Retirement planning is a vital aspect of one’s financial goals that an individual needs to plan early in his life. Retirement planning, however, doesn’t only mean creating a corpus but also how you can withdraw from it for your expenses optimally, with the help of SWP.
Anup Bansal, Chief Investment Officer, Scripbox, says, “With the help of a Systematic Withdrawal Plan (SWP), as an investor, one gets the option to withdraw a fixed sum of money from a fund at regular intervals. It is just the opposite of a Systematic investment plan (SIP).”
How does it work?
As an investor, you need to invest a lump sum amount firstly in a fund. You can then opt for transferring a fixed amount from the funds invested at regular intervals through SWP.
Simply put, through this method, you invest a corpus first to withdraw a fixed monthly amount later.
According to experts, through SWP, investors get protection from market instability and also avoid timing the market.

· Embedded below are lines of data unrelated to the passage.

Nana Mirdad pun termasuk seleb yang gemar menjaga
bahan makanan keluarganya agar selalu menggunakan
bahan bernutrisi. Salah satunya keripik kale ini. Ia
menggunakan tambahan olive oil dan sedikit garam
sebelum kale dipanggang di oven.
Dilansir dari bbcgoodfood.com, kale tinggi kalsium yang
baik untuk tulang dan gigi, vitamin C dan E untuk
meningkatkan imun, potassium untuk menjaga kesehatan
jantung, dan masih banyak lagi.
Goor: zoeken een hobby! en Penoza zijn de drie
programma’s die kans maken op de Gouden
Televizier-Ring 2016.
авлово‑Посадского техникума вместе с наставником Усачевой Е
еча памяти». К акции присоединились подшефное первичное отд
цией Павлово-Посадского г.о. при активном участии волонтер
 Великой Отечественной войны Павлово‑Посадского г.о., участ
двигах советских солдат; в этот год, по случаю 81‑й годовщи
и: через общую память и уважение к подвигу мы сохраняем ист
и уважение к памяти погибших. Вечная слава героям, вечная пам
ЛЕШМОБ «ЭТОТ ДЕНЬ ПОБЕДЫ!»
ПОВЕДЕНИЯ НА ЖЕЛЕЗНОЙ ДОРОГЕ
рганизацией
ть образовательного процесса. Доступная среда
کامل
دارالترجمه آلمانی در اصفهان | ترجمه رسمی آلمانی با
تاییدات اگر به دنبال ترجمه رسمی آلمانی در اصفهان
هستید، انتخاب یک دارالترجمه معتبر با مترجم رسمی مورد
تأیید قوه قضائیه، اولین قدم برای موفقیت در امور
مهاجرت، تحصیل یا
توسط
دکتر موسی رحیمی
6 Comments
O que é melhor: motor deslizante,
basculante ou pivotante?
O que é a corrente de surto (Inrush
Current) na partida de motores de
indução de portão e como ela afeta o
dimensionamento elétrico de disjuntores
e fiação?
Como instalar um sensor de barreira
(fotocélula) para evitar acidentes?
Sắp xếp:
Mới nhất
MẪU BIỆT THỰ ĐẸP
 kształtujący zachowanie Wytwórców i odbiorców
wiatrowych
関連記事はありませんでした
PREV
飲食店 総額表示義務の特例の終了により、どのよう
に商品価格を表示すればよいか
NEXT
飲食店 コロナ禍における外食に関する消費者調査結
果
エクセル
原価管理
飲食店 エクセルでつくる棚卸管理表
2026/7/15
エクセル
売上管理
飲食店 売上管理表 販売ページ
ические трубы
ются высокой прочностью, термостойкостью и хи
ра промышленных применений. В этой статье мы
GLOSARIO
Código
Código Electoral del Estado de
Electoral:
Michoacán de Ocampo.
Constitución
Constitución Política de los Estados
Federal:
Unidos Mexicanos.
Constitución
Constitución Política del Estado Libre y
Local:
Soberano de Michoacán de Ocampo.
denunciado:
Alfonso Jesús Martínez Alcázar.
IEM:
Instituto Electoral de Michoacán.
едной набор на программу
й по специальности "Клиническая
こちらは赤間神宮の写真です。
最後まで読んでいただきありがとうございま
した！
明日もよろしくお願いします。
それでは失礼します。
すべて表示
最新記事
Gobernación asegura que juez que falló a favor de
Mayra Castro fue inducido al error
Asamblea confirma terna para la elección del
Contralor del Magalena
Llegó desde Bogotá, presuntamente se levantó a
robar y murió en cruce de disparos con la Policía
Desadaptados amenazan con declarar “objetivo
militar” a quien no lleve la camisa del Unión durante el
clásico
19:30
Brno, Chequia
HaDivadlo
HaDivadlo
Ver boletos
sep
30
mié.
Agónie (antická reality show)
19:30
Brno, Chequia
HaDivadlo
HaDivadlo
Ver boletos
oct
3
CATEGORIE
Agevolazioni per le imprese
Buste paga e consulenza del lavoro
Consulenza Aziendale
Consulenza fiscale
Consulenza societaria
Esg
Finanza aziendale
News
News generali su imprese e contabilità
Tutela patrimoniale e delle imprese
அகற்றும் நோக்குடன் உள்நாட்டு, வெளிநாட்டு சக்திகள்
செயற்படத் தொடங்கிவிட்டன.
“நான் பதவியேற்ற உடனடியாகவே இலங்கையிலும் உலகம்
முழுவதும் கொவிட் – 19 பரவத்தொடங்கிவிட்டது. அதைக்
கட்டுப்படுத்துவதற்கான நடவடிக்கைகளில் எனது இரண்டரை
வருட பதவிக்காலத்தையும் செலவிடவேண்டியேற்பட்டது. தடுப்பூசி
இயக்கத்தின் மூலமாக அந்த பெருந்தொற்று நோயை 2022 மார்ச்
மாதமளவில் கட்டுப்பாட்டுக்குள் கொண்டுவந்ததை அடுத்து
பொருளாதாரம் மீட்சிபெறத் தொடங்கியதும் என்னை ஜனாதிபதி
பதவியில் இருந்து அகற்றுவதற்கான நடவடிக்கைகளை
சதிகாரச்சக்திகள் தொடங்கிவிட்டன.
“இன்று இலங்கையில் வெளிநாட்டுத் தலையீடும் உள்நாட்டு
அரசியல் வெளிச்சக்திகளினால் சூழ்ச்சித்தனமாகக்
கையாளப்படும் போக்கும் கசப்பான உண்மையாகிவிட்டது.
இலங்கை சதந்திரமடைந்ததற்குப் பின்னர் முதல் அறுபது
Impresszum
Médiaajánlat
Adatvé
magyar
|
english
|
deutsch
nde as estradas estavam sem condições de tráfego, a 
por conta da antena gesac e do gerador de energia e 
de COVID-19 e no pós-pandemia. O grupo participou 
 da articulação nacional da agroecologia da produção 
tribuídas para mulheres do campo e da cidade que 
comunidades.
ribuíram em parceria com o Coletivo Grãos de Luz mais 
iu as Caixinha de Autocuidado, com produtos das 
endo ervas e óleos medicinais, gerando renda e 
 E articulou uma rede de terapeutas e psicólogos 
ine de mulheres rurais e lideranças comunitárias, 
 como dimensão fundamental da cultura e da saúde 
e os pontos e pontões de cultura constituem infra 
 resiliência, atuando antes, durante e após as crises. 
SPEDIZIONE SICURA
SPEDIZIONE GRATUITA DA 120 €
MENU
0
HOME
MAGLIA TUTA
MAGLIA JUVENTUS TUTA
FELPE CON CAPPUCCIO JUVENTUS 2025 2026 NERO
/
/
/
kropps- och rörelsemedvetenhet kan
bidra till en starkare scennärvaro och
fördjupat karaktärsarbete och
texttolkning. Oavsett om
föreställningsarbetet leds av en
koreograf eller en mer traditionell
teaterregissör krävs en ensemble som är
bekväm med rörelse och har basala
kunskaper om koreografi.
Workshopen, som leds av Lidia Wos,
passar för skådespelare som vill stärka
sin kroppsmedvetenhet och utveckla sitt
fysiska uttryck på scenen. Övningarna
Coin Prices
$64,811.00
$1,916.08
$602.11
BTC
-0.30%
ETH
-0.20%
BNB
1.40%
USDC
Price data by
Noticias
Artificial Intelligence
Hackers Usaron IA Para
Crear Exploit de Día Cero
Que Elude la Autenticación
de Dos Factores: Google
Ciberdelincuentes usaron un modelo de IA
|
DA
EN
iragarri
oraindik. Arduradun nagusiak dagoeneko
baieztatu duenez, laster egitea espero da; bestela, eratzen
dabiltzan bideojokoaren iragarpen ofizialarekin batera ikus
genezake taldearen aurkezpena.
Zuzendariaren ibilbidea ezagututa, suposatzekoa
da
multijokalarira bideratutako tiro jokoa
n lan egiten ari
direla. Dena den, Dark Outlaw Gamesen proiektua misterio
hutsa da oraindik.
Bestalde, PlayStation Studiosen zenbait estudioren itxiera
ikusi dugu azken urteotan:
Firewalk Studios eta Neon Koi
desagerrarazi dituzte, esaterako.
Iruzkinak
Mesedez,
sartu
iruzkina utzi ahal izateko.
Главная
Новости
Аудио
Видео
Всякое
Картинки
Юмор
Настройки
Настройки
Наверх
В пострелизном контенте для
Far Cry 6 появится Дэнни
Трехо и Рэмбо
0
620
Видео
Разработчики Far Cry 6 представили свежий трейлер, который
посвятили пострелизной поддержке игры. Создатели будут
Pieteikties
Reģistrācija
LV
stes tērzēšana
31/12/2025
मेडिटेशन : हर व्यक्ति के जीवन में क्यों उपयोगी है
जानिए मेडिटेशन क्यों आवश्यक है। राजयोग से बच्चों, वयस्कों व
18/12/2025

For people who have retired or are senior citizens, or who are looking for a fixed flow of income and wish to get a monthly income for daily expenses, SWP is an ideal option.
Bansal says, “In my opinion, the Systematic Withdrawal Plan (SWP) can be a great option in retirement planning.”
Here are some factors to consider for using the SWP option;
Be mindful of the withdrawal rate: SWP lets you withdraw a certain percentage or a certain amount every month/quarter/annual. “The withdrawal rate should be enough to cover one’s expenses. One can revisit their cash flow requirements on a periodic basis due to changes in lifestyle, life goals and inflation,” adds Bansal.
Save tax with SWP: When using the SWP option, the tax incidence is much lower as compared to a fixed interest-bearing instrument as tax is levied on the gains of the units withdrawn.
Table: Comparison of tax incidence between a Fixed Deposit and Debt Mutual Fund with SWP option. (This is for example purpose only with certain approximations and not indicative of actual returns.)
Corpus | Rs 1 | Cr |
Return | 6% | |
Withdrawal per month | Rs. 50000 | |
Tax slab rate | 10% | |
Fixed deposit tax | Rs. 5000 | (10%*50k) |
Debt mutual fund tax | Rs. 290 |
Better planning of cash flow: You have the authority on when you want to withdraw the amount (frequency) as per your income vs expenses. Bansal explains, “This provides clarity on how to budget for one’s family better.”
As an investor, if you don’t withdraw the amount all at once, you also get the benefit of compounding–allowing wealth creation.
He further adds, “SWP for retirement is a great option. The prerequisite is to build a large sum that you can rely on for the latter time.”